■ **Work order**:
Below are the records; copy every line in them that holds the string "hàng".
[[ Task data open ]]
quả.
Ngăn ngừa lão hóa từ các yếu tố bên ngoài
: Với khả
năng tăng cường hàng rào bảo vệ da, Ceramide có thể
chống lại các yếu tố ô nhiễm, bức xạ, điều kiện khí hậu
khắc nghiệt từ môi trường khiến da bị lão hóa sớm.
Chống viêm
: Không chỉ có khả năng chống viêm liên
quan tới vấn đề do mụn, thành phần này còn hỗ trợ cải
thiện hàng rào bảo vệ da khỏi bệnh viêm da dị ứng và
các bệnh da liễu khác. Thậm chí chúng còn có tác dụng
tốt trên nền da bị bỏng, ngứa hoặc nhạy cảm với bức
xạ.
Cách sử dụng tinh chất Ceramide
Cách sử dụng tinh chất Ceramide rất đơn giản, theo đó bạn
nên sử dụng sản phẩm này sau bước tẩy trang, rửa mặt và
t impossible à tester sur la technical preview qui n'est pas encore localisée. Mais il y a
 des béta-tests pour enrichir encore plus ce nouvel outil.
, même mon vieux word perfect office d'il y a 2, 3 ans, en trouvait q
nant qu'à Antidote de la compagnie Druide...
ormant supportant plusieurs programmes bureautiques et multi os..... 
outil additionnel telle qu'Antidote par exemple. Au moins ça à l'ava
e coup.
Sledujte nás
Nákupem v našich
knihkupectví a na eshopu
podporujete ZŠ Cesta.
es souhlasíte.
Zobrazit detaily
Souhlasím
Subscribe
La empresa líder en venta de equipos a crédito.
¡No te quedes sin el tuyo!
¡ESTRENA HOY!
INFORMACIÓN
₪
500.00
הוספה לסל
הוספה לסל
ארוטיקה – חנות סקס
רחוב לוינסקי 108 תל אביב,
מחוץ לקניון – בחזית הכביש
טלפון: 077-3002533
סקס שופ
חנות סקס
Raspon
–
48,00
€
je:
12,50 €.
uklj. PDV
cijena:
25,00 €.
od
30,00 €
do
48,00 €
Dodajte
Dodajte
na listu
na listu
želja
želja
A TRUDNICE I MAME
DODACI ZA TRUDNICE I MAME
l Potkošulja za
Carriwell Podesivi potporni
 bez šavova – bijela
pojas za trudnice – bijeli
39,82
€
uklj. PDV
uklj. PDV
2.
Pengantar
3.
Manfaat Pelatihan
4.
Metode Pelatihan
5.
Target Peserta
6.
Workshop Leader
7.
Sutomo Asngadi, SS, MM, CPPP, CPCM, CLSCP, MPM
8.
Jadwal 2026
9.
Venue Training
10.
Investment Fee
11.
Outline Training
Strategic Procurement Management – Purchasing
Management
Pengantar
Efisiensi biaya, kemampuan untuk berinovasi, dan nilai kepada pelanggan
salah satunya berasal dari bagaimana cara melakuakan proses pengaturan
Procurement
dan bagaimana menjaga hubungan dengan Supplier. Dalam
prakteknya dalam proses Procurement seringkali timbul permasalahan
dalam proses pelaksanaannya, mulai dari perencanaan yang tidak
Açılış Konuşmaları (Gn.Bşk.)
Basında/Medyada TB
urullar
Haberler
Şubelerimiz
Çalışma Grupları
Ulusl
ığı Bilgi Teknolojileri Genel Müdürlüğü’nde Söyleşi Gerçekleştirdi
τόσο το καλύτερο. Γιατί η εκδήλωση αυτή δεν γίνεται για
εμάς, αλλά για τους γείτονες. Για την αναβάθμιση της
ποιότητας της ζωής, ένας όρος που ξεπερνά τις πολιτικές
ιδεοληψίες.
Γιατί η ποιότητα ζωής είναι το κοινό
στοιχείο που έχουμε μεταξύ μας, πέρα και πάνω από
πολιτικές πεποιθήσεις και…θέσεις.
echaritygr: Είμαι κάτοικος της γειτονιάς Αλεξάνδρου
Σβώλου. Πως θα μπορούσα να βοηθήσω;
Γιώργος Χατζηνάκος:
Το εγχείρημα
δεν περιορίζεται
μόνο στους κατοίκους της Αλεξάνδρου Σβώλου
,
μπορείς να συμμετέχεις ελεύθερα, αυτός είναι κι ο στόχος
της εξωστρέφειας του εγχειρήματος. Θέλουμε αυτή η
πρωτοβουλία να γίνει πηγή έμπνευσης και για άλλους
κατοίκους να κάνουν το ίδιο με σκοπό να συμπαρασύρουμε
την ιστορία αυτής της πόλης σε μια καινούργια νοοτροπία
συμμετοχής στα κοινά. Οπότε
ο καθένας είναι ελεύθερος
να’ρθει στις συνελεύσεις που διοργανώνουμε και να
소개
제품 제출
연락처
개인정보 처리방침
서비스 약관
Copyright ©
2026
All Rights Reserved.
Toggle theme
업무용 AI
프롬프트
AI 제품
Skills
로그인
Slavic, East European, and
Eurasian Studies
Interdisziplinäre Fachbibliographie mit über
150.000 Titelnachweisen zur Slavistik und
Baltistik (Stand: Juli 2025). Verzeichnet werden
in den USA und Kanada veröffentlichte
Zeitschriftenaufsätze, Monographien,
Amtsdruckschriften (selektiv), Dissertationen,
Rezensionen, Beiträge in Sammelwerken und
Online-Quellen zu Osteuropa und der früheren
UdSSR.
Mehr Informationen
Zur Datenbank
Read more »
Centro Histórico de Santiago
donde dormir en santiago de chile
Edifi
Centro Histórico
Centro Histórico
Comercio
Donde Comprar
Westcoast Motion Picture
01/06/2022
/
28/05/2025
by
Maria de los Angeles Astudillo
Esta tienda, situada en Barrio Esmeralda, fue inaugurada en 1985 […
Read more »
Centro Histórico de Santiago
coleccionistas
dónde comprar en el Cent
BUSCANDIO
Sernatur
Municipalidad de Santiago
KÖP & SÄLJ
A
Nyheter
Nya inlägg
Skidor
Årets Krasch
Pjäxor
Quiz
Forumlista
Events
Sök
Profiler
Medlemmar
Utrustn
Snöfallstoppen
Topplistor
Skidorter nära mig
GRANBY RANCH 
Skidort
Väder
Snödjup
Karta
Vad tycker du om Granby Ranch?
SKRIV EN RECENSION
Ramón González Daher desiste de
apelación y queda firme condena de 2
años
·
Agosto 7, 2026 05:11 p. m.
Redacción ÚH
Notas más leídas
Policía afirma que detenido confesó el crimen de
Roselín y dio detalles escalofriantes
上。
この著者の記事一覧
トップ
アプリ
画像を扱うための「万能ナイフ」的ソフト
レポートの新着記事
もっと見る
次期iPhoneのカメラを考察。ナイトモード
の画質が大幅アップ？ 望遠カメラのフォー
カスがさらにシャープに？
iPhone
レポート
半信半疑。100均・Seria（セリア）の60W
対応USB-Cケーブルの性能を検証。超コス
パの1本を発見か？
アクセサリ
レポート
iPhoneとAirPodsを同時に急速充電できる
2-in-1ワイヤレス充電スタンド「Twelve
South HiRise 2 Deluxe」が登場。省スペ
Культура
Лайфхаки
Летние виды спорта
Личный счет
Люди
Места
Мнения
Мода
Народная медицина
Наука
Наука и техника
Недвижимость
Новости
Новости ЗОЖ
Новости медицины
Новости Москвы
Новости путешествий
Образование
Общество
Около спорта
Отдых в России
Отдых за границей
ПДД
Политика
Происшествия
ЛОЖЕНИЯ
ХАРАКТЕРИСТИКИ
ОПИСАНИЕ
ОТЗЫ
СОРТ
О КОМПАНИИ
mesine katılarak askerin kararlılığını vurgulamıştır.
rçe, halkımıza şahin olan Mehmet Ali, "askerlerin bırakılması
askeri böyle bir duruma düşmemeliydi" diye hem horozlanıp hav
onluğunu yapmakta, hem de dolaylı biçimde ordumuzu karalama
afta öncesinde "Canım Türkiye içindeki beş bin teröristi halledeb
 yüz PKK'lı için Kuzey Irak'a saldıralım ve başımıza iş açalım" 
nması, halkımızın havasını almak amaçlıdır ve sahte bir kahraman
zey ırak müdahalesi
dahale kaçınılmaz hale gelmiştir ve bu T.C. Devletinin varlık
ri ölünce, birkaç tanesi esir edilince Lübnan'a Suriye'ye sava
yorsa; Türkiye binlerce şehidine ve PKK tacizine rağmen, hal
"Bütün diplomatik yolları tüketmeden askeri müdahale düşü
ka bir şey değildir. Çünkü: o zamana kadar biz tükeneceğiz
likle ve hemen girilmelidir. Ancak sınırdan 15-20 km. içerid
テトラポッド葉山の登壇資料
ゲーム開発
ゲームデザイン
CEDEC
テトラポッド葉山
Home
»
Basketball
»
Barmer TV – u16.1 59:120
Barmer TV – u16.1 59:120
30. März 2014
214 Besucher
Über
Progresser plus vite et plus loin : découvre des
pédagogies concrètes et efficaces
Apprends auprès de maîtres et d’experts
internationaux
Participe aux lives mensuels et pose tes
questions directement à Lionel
[[ Task data closed ]]
■ **Exercise solution**:
năng tăng cường hàng rào bảo vệ da, Ceramide có thể
thiện hàng rào bảo vệ da khỏi bệnh viêm da dị ứng và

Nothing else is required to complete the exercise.